Argentina science minister Lino Bara?ao.

Argentina science minister Lino Bara?ao.

Ministry of 24小时娱乐在线, Technology, and Productive Innovation

Q&A: After elections, Argentina stays the course on science

When Argentina President-Elect Mauricio Macri and his new cabinet are sworn in on 10 December, there will be one familiar face: science minister Lino Bara?ao. In a move unheard of in Argentinian politics, a cabinet member is staying on in a new administration—and it’s a scientist blazing that trail.

A chemist whose team in 2002 was the first in Latin America to clone a calf, Bara?ao, 61, is the only science minister Argentina has ever known. He attained the post in 2007, when former President Cristina Fernández de Kirchner upgraded Argentina’s science council to a ministry.

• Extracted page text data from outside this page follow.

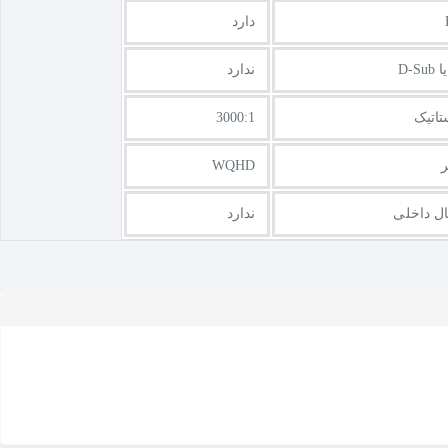
دارد
ندارد
اتیک
3000:1
WQHD
ال داخلی
ندارد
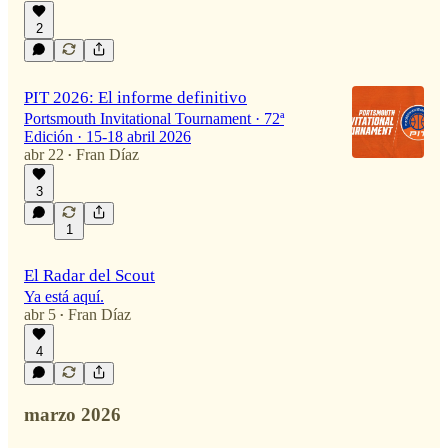
2
PIT 2026: El informe definitivo
Portsmouth Invitational Tournament · 72ª
Edición · 15-18 abril 2026
abr 22
Fran Díaz
•
3
1
El Radar del Scout
Ya está aquí.
abr 5
Fran Díaz
•
4
marzo 2026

In his first 8 years on the job, Bara?ao oversaw a period of bumper growth: Scientists’ salaries rose fivefold and the country’s science budget shot up 10-fold. He also poured money into a program to lure back expatriate Argentinian scientists. “In the past, scientists who came back had to wait up to a year to find a position. Now, we give them money for a lab and equipment and they can start working within 2 months after they return,” Bara?ao says. And on his watch, the government added 190,000 square meters of lab space—after going 30 years without building a single new lab, he says.?

Bara?ao’s new boss has been highly critical of former President Kirchner, but in science Macri evidently thinks his predecessor got things right. The break with tradition to retain Bara?ao is “very symbolic,” says Ernesto Ferna?ndez Polcuch, a science policy specialist at the UNESCO Regional Bureau for 24小时娱乐在线 in Latin America and the Caribbean in Montevideo. “In [science and technology] policy,” he says, “each time a new government came in, the pendulum moved to the other side. From basic to applied research—all possible dichotomies.”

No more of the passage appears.